VIII - As imposições de prevenção geral devem, pois, ser
determinantes na fixação da medida das penas, em função da
reafirmação da validade das normas e dos valores que protegem, para
fortalecer as bases da coesão comunitária e para aquietação dos
sentimentos afectados na perturbação difusa dos pressupostos em que
assenta a normalidade da vivência do quotidiano.
IX - Porém, tais valores determinantes têm de ser coordenados, em
concordância prática, com outras exigências, quer de prevenção
especial de reincidência, quer para confrontar alguma responsabilidade
comunitária no reencaminhamento para o direito, do agente do facto,
reintroduzindo o sentimento de pertença na vivência social e no
respeito pela essencialidade dos valores afectados.

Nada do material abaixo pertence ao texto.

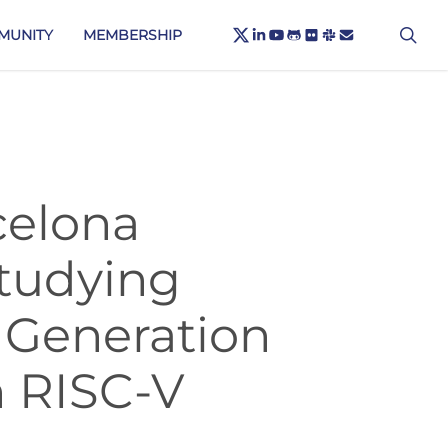
X-
sea
LINKEDIN
YOUTUBE
GITHUB
FLICKR
SLACK
EMAIL
MUNITY
MEMBERSHIP
TWITTER
celona
tudying
 Generation
 RISC-V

X - As circunstâncias factuais determinativas da aplicação do direito e
da medida concreta da pena são apenas aquelas que constam da decisão
em matéria de facto – matéria de facto provada – e não a
instrumentalidade fáctica em que eventualmente se apoiasse o
raciocínio ponderativo dos julgadores para firmarem a sua convicção,
mas não referenciada ou acolhida na decisão da matéria de facto
apurada.
XI - Valorando, no caso em apreço:
- o grau de ilicitude do facto – o mais elevado, pois que a violação do
direito à vida é o bem primeiro, o suporte de todos os bens da tutela
jurídica;
- o modo de execução – através de uso de uma faca de cozinha;
- a gravidade das consequências – atinentes à quantidade, natureza e
características das lesões que directa e necessariamente produziram a
morte;
- a intensidade do dolo – específico, pois que o arguido quis atingir a
sua ex-companheira, de forma a retirar-lhe a vida, desiderato que
logrou alcançar;
- os sentimentos manifestados no cometimento do crime –
comportamento possessivo demonstrado pelas palavras proferidas antes
de vibrar as facadas na vítima “já que não és para mim, não és para
mais ninguém”; indiferença ostensiva pela vida da vítima com quem
tinha vivido como marido e mulher durante dez anos, havendo dois
filhos dessa relação;
- os motivos e fins determinantes – agiu na sequência de uma discussão
entre ele e a vítima sobre o relacionamento entre ambos, insatisfeito e
desagradado por ela não se dispor a reatar a vida em comum;
- a condição pessoal e económica – o arguido tem 50 anos de idade, a
4.ª classe e a profissão de marceneiro,
- a conduta anterior e posterior ao facto – do seu certificado de registo
criminal nada consta;
- a falta de preparação para manter conduta lícita – embora venha
provado que apresenta a nível cognitivo um resultado inferior ao da
média; em provas de natureza verbal, apresentou valores bastante
baixos, o que “pode condicionar a capacidade de utilizar o juízo
prático, o grau de interiorização da cultura social e consciência de
sentido moral e ainda limitar o contacto com o ambiente”, com
“tendência para apelar a factores emocionais, dificultando a adaptação
a situações sociais”; “pouca capacidade de controlo quando
confrontado com situações geradoras de cargas elevadas de stress e/ou
ansiedade”, com “probabilidade significativa” de ocorrerem
comportamentos anormais ou impulsivos; tem tendência para reagir
emotivamente, com agressividade e impulsividade; não tem
interiorizado pacificamente a vida de recluso; apesar de tudo, é
considerado pacato, educado e profissional competente,
a pena aplicada de 18 anos de prisão não se revela injusta, nem
desproporcional ou contrária às regras da experiência.